You are first testing the #text
nodes to see if the text contains the word you are trying to highlight, but then performing the replacement on the .innerHTML
of the parent element. There are a couple of problems with this.
- Infinite replacements: When you modify the
.innerHTML
of the parent element you change the childNodes
array. You do so in a way that has added a node further in the array containing the text which is to be replaced. Thus, when you continue scanning the childNodes
array you always find a (new) node that contains the text you want to replace. So, you replace it again, creating another node that has a higher index in the childNodes
array. Repeat infinitely.
- Using a RegExp to replace text in the
.innerHTML
property. While you have already tested to make sure the text you desire to replace is actually contained in a text node, this does not prevent your RegExp from also replacing any matching words within the actual HTML of the element (e.g. in src="yourWord"
, href="http://foo.com/yourWord/bar.html"
, or if attempting to highlight words like style
, color
, background
, span
, id
, height
, width
, button
, form
, input
, etc.).
- You are not checking to make sure you are not changing text in
<script>
or <style>
tags.
- You are checking that you only make changed in text nodes (i.e. you check for
node.nodeType === 3
).
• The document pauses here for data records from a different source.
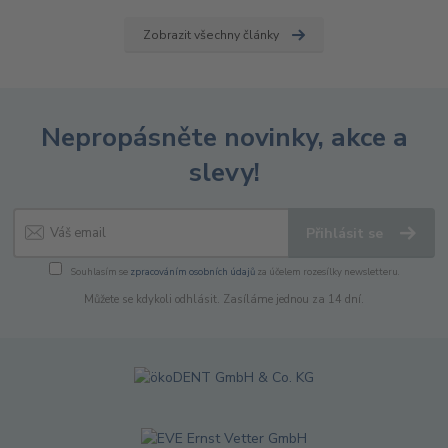
Zobrazit všechny články
Nepropásněte novinky, akce a
slevy!
Přihlásit se
Souhlasím se
zpracováním osobních údajů
za účelem rozesílky newsletteru.
Můžete se kdykoli odhlásit. Zasíláme jednou za 14 dní.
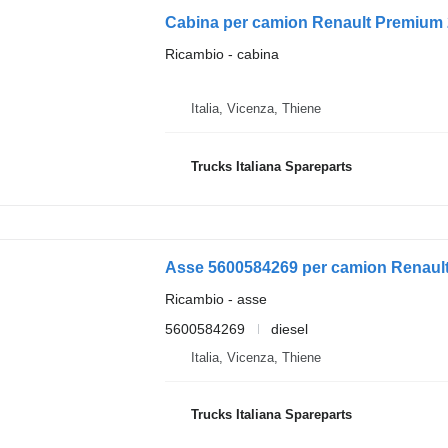
Cabina per camion Renault Premium
Ricambio - cabina
Italia, Vicenza, Thiene
Trucks Italiana Spareparts
Asse 5600584269 per camion Renaul
Ricambio - asse
5600584269
diesel
Italia, Vicenza, Thiene
Trucks Italiana Spareparts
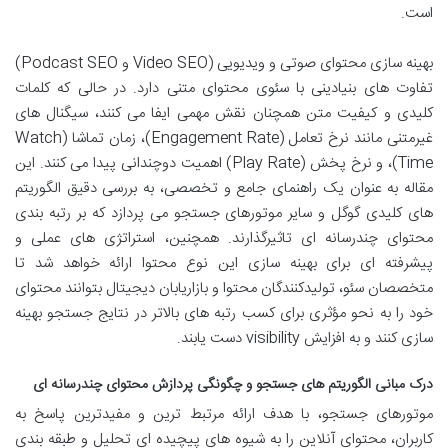
است.
بهینه سازی محتوای صوتی و ویدیویی (Video SEO و Podcast SEO)
تفاوت های بنیادینی با سئوی محتوای متنی دارد. در حالی که کلمات
کلیدی و کیفیت متن همچنان نقش مهمی ایفا می کنند، سیگنال های
غیرمتنی مانند نرخ تعامل (Engagement Rate)، زمان تماشا (Watch
Time)، و نرخ پخش (Play Rate) اهمیت دوچندانی پیدا می کنند. این
مقاله به عنوان یک راهنمای جامع و تخصصی، به بررسی دقیق الگوریتم
های کلیدی گوگل و سایر موتورهای جستجو می پردازد که بر رتبه بندی
محتوای چندرسانه ای تاثیرگذارند. همچنین، استراتژی های عملی و
پیشرفته ای برای بهینه سازی این نوع محتوا ارائه خواهد شد تا
متخصصان سئو، تولیدکنندگان محتوا و بازاریابان دیجیتال بتوانند محتوای
خود را به نحو مؤثری برای کسب رتبه های بالاتر در نتایج جستجو بهینه
سازی کنند و به افزایش visibility دست یابند.
درک مبانی الگوریتم های جستجو و چگونگی پردازش محتوای چندرسانه ای
موتورهای جستجو، با هدف ارائه مرتبط ترین و مفیدترین پاسخ به
کاربران، محتوای آنلاین را به شیوه های پیچیده ای تحلیل و طبقه بندی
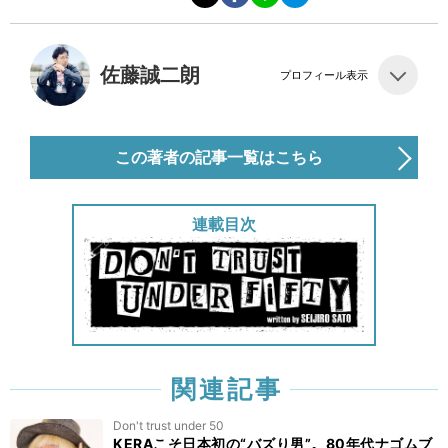
佐藤誠二朗
プロフィール表示
この著者の記事一覧はこちら
連載目次
関連記事
Don't trust under 50
KERAこそ日本初の“バズり男”。80年代ナゴムブ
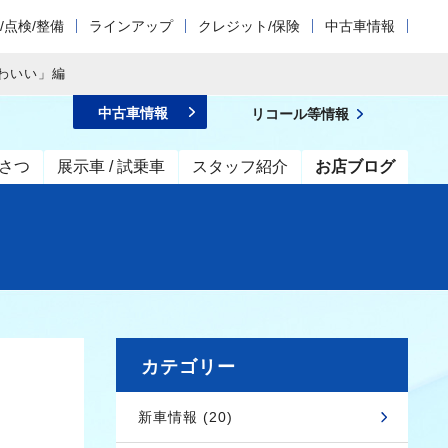
/点検/整備
ラインアップ
クレジット/保険
中古車情報
わいい」編
中古車情報
リコール等情報
さつ
展示車 / 試乗車
スタッフ紹介
お店ブログ
カテゴリー
新車情報 (20)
If you weren't checking for this you would also have the following possible problems due to using .innerHTML
to change HTML:
- You could end up changing attributes, or actual HTML tags, depending on what you are changing with
.replace()
. This could completely disrupt the page layout and functionality.
- When you change
.innerHTML
the DOM for that portion of the page is completely recreated. This means the elements, while new elements might be the same type with the same attributes, any event listeners which were attached to the old elements will not be attached to the new elements. This can significantly disrupt the functionality of a page.
- Repeatedly changing large portions of the DOM can be quite compute intensive to re-render the page. Depending on how you do this, you may run into significant user-perceived performance issues.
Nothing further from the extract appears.